**PROBLEM DETAILS**:
Copy verbatim the block of lines in the entries below whose first line contains "Identify the location of ULMA." and whose last line contains "This screenshot has width=479, height=2576.". Leave out all other lines.

Stored items:

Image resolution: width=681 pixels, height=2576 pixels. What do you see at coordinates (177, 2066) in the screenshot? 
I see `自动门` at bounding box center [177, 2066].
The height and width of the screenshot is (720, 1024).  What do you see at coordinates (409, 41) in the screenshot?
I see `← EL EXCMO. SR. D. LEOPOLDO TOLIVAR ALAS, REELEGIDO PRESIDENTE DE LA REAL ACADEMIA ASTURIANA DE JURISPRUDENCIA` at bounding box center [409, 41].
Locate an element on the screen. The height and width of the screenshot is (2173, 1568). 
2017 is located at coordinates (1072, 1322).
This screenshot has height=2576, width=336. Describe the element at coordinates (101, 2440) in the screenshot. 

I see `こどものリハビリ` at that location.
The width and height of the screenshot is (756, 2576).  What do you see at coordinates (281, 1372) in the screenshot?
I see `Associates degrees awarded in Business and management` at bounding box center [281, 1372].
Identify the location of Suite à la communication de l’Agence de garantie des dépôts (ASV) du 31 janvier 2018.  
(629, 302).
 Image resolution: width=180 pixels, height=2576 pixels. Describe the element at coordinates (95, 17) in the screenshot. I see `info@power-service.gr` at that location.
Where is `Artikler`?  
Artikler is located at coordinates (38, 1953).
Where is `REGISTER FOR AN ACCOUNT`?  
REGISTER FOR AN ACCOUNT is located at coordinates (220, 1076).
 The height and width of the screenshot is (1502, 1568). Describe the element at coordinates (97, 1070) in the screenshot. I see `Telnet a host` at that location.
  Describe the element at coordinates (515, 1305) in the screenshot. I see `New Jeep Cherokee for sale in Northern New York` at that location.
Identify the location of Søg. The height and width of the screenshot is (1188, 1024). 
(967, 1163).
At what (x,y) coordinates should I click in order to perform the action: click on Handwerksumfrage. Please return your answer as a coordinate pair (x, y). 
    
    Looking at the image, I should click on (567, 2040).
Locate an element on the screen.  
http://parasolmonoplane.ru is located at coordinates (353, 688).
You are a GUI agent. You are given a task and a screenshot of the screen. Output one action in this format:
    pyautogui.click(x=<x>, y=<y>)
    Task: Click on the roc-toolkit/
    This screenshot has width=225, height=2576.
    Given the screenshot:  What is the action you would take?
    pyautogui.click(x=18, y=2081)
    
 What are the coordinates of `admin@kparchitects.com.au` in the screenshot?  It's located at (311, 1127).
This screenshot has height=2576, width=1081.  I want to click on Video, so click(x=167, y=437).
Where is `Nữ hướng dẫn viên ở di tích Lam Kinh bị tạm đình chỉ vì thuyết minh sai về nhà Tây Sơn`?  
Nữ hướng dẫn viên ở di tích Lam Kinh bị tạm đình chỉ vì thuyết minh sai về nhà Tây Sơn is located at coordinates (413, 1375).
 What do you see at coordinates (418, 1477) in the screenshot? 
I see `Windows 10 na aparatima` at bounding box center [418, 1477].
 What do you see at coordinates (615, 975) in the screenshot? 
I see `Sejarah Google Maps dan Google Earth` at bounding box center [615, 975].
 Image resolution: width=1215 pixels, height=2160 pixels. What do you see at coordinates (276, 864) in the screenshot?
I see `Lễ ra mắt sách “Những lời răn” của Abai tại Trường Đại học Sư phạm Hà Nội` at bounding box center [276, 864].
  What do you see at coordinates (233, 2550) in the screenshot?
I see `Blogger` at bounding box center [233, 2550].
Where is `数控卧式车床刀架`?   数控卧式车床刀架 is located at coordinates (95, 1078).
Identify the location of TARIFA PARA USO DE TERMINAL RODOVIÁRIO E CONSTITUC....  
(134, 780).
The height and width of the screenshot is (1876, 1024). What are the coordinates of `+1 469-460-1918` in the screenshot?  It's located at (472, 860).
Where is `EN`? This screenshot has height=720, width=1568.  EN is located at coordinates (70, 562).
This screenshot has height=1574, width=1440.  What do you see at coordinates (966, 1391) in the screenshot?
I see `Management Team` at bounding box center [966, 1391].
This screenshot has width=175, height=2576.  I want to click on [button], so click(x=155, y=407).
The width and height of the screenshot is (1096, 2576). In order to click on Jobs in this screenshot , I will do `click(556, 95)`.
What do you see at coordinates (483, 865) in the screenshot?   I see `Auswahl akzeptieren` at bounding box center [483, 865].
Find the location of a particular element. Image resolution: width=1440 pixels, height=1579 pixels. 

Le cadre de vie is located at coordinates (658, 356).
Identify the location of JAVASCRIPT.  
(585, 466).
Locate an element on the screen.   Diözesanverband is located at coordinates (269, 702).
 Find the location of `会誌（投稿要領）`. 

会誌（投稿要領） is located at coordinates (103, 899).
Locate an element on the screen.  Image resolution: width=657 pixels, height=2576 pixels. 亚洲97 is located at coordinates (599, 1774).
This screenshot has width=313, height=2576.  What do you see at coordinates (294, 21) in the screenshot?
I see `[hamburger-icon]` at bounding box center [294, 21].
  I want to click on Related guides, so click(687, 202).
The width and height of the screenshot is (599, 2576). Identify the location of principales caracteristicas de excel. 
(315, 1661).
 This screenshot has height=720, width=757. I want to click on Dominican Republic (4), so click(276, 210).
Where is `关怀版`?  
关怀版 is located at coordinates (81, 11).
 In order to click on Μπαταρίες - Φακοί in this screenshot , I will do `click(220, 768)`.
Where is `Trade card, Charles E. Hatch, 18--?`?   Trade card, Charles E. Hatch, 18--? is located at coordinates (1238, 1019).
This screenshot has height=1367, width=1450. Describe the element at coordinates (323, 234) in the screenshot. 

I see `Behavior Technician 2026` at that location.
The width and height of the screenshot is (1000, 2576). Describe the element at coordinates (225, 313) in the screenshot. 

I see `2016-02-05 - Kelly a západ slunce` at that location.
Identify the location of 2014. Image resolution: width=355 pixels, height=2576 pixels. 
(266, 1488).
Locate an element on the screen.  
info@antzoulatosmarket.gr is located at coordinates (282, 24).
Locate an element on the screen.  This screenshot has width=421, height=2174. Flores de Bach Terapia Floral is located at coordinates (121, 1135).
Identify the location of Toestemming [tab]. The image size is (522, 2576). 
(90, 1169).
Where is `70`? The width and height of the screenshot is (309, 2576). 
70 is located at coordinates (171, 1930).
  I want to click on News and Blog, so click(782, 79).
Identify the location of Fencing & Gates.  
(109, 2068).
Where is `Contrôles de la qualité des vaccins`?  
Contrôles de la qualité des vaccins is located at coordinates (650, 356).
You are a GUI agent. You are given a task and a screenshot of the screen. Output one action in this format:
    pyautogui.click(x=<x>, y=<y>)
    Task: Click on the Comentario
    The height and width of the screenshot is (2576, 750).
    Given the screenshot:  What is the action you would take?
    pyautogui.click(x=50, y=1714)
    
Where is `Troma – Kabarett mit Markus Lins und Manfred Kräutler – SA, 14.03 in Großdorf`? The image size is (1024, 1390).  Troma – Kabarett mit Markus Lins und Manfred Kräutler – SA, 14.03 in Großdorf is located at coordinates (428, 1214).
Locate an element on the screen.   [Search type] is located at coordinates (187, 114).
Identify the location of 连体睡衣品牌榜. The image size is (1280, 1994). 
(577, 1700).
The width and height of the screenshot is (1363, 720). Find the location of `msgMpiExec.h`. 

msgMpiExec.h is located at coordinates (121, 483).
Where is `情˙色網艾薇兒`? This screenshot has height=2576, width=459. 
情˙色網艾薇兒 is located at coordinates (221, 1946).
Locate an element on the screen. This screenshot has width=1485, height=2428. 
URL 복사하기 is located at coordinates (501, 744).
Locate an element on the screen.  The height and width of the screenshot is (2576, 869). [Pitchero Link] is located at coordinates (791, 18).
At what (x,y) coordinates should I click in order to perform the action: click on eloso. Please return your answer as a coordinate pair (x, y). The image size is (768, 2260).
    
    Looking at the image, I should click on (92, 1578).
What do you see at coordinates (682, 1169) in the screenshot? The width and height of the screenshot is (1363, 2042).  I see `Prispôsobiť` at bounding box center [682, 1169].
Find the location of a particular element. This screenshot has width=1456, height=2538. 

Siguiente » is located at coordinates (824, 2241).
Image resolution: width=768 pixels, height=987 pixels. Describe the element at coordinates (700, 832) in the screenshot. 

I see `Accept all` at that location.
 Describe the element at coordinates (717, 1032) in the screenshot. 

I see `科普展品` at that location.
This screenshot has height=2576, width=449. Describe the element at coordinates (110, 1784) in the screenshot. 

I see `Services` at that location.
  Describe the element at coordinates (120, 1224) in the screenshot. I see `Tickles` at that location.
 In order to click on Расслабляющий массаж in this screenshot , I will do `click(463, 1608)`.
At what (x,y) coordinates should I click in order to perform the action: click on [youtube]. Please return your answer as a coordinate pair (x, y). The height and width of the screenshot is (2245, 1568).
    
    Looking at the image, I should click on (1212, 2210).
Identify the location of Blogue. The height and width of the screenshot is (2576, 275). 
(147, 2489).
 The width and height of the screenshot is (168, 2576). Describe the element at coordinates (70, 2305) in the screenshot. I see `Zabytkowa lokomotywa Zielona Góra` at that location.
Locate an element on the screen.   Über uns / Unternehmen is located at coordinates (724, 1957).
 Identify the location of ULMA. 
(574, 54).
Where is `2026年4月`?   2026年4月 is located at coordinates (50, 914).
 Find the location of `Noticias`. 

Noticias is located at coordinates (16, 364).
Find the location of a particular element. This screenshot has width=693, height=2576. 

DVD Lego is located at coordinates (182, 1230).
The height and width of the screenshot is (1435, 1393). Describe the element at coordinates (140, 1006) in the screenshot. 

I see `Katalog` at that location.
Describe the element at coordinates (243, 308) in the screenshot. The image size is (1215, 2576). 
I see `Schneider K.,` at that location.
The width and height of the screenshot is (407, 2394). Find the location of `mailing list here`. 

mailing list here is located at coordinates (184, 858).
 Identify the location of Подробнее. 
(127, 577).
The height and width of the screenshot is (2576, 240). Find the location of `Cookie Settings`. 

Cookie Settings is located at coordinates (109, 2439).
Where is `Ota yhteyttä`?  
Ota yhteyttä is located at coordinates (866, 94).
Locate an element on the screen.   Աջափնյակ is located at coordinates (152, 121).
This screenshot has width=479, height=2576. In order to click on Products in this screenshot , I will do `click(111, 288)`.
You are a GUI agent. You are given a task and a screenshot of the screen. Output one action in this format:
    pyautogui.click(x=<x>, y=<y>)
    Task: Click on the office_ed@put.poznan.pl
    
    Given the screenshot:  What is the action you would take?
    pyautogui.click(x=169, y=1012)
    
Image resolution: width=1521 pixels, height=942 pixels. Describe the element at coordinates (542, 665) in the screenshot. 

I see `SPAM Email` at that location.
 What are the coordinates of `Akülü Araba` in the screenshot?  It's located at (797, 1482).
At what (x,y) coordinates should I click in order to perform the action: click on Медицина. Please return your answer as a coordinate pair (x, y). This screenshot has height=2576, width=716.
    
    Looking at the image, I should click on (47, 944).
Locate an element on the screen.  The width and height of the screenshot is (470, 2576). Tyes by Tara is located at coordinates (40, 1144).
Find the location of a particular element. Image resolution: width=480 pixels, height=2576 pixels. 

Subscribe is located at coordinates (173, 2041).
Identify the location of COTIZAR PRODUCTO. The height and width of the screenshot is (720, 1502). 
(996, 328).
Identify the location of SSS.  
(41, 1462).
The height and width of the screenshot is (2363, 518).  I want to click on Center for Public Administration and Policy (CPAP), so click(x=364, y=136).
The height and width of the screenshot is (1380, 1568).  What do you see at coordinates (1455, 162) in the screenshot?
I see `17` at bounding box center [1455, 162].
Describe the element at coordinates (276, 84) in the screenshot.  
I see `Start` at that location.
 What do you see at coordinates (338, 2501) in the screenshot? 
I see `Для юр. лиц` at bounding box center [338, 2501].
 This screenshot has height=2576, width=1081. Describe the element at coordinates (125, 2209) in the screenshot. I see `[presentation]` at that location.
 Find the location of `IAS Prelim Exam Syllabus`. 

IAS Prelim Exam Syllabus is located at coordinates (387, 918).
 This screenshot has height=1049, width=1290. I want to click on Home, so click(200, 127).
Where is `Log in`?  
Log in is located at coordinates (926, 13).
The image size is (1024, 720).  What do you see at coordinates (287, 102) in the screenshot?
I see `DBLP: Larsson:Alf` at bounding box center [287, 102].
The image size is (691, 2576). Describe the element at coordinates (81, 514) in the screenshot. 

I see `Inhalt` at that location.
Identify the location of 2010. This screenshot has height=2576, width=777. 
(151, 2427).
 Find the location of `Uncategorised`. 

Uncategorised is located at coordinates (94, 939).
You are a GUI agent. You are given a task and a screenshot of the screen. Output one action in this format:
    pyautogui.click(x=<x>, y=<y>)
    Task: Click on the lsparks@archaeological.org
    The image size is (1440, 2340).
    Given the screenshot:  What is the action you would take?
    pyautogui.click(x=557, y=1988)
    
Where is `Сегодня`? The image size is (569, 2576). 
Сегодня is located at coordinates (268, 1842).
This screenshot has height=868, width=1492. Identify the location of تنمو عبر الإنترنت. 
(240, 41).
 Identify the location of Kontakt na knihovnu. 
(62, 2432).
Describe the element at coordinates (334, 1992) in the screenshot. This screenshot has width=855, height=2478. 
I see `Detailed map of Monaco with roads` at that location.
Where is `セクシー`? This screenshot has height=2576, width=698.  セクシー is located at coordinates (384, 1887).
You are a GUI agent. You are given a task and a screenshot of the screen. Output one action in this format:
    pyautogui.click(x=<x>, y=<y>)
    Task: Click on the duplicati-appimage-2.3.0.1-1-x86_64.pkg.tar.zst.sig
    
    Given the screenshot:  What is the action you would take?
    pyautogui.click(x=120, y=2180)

**REPLY TO THE EXERCISE**:
 Identify the location of ULMA. 
(574, 54).
Where is `2026年4月`?   2026年4月 is located at coordinates (50, 914).
 Find the location of `Noticias`. 

Noticias is located at coordinates (16, 364).
Find the location of a particular element. This screenshot has width=693, height=2576. 

DVD Lego is located at coordinates (182, 1230).
The height and width of the screenshot is (1435, 1393). Describe the element at coordinates (140, 1006) in the screenshot. 

I see `Katalog` at that location.
Describe the element at coordinates (243, 308) in the screenshot. The image size is (1215, 2576). 
I see `Schneider K.,` at that location.
The width and height of the screenshot is (407, 2394). Find the location of `mailing list here`. 

mailing list here is located at coordinates (184, 858).
 Identify the location of Подробнее. 
(127, 577).
The height and width of the screenshot is (2576, 240). Find the location of `Cookie Settings`. 

Cookie Settings is located at coordinates (109, 2439).
Where is `Ota yhteyttä`?  
Ota yhteyttä is located at coordinates (866, 94).
Locate an element on the screen.   Աջափնյակ is located at coordinates (152, 121).
This screenshot has width=479, height=2576. In order to click on Products in this screenshot , I will do `click(111, 288)`.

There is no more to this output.